SMN1 gene is located in a highly unstable genome region, which is saturated with repeating inverted genes and Alu-sequences. Due to that fact, there is a wide spectrum of genetic aberrations, characterized by variation in copy number of SMN1. In order to assess the specificity of detection of homozygous SMN1 loss with PCR-based kit in Group 1, which consist of  DNA samples extracted and purified from the whole blood, 139 samples with 1–3 copies of SMN1 gene were selected (subgroups «Normal», «Carrier», «Duplication», 11 samples from subgroup «Other»). In all 139 samples screened for homozygous SMN1 loss with PCR-based test results were negative. Predictably, this emphasizes that a benign change in the copy number of the SMN1 genes does not affect the effectiveness of detection of homozygous SMN1 loss.

Detection of different types of homozygous loss of SMN1 is the main task of neonatal SMA screening. In Group 1 PCR-based kit was able to detect homozygous SMN1 loss in all samples (n = 67), included in the study. PCR-based test showed high sensitivity and specificity for detection of SMN1 loss. This is in line with a number of studies, dedicated to the methodological problem of SMA screening [2, 23].

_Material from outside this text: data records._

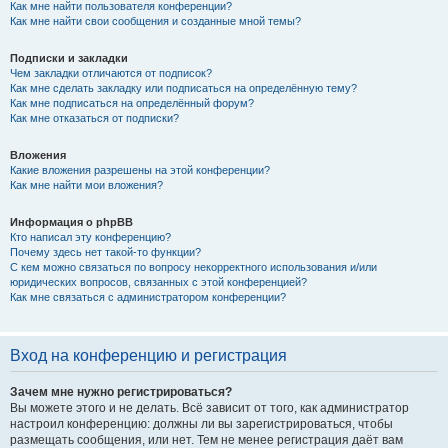
Как мне найти пользователя конференции?
Как мне найти свои сообщения и созданные мной темы?
Подписки и закладки
Чем закладки отличаются от подписок?
Как мне сделать закладку или подписаться на определённую тему?
Как мне подписаться на определённый форум?
Как мне отказаться от подписки?
Вложения
Какие вложения разрешены на этой конференции?
Как мне найти мои вложения?
Информация о phpBB
Кто написал эту конференцию?
Почему здесь нет такой-то функции?
С кем можно связаться по вопросу некорректного использования и/или
юридических вопросов, связанных с этой конференцией?
Как мне связаться с администратором конференции?
Вход на конференцию и регистрация
Зачем мне нужно регистрироваться?
Вы можете этого и не делать. Всё зависит от того, как администратор
настроил конференцию: должны ли вы зарегистрироваться, чтобы
размещать сообщения, или нет. Тем не менее регистрация даёт вам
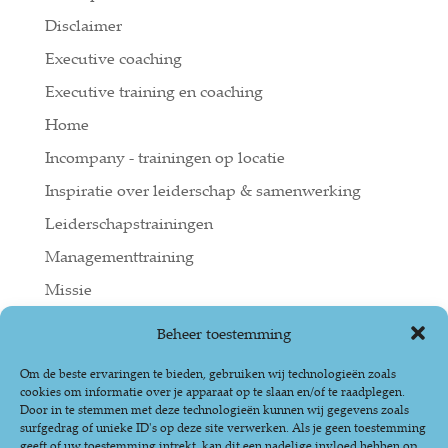
Disclaimer
Executive coaching
Executive training en coaching
Home
Incompany - trainingen op locatie
Inspiratie over leiderschap & samenwerking
Leiderschapstrainingen
Managementtraining
Missie
Open training De effectieve leider
Beheer toestemming
Over ons
Om de beste ervaringen te bieden, gebruiken wij technologieën zoals
Privacy statement
cookies om informatie over je apparaat op te slaan en/of te raadplegen.
Door in te stemmen met deze technologieën kunnen wij gegevens zoals
Reviews
surfgedrag of unieke ID's op deze site verwerken. Als je geen toestemming
geeft of uw toestemming intrekt, kan dit een nadelige invloed hebben op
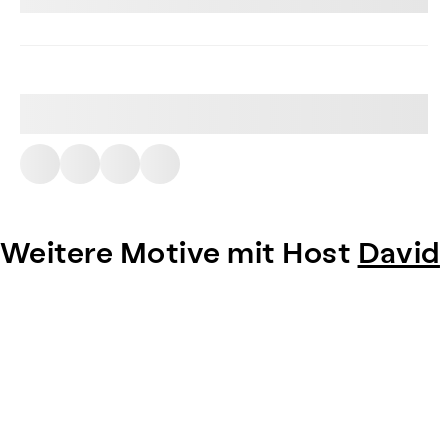
Weitere Motive mit Host
David
Item
1
of
0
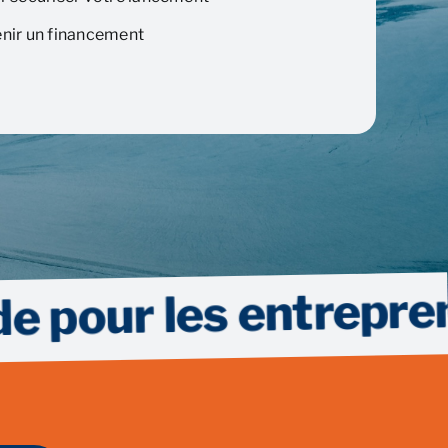
enir un financement
 les entrepreneurs 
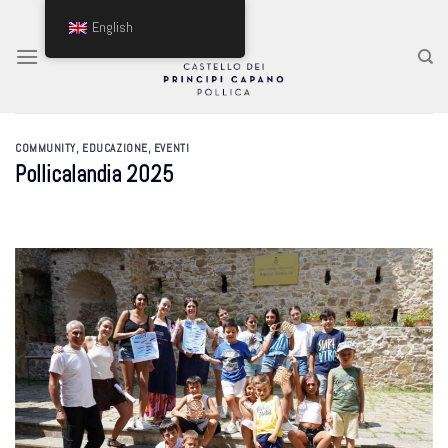
Skip
English
to
content
COMMUNITY
,
EDUCAZIONE
,
EVENTI
Pollicalandia 2025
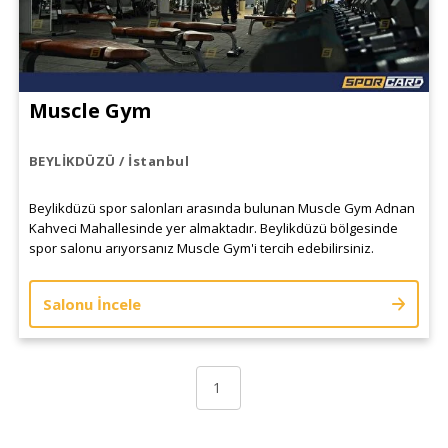
Muscle Gym
BEYLİKDÜZÜ / İstanbul
Beylikdüzü spor salonları arasında bulunan Muscle Gym Adnan
Kahveci Mahallesinde yer almaktadır. Beylikdüzü bölgesinde
spor salonu arıyorsanız Muscle Gym'i tercih edebilirsiniz.
Salonu İncele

To confirm the effectiveness of the kit to detect a homozygous loss of SMN1 gene in DNA isolated from DBS samples, patients in Group 2 were selected. For all patients DNA was isolated and purified from DBS samples by PREP-CITO DBS kit for subsequent evaluations by PCR-based test. For all patient MLPA analysis was also performed in parallel. In all samples with 1–3 copies of the SMN1 gene (n = 116), the results of the test were negative for homozygous loss of SMN1 gene. This highlights that a benign change in the copy number of SMN1 genes does not affect the specificity of detecting homozygous loss of SMN1 in DNA isolated from DBS samples with PCR-based test. For samples with 0 copies of exon 7 SMN1 gene results of screening of homozygous SMN1 loss by kit were positive for all patients.

A limitation of the PCR-based test is the inability to detect rare forms of 5q-SMA associated with  heterozygous loss of one copy of the SMN1 gene and pathogenic variants on the second copy of the gene (compound heterozygosity). According to research results, the prevalence of this form of 5q-SMA is up to 5% of all cases [3]. However, it should be noted that at the moment this subtype of the disease are not detected in neonatal testing programs in any country of the world [4]. When clinical signs and symptoms of 5q-SMA are identified and screening is negative for homozygous SMN1 gene loss, an extended study is required to detect SMN1 gene loss at one allele in combination with SMN1 gene point mutations on another allele.

CONCLUSIONS

This pilot study showed, that PCR-based screening test is able to detect homozygous SMN1 gene loss in both DNA samples extracted and purified from the whole blood and samples DNA isolated from DBS. Also, according to the results of this study, the test detects all possible molecular forms of homozygous SMN1 gene loss.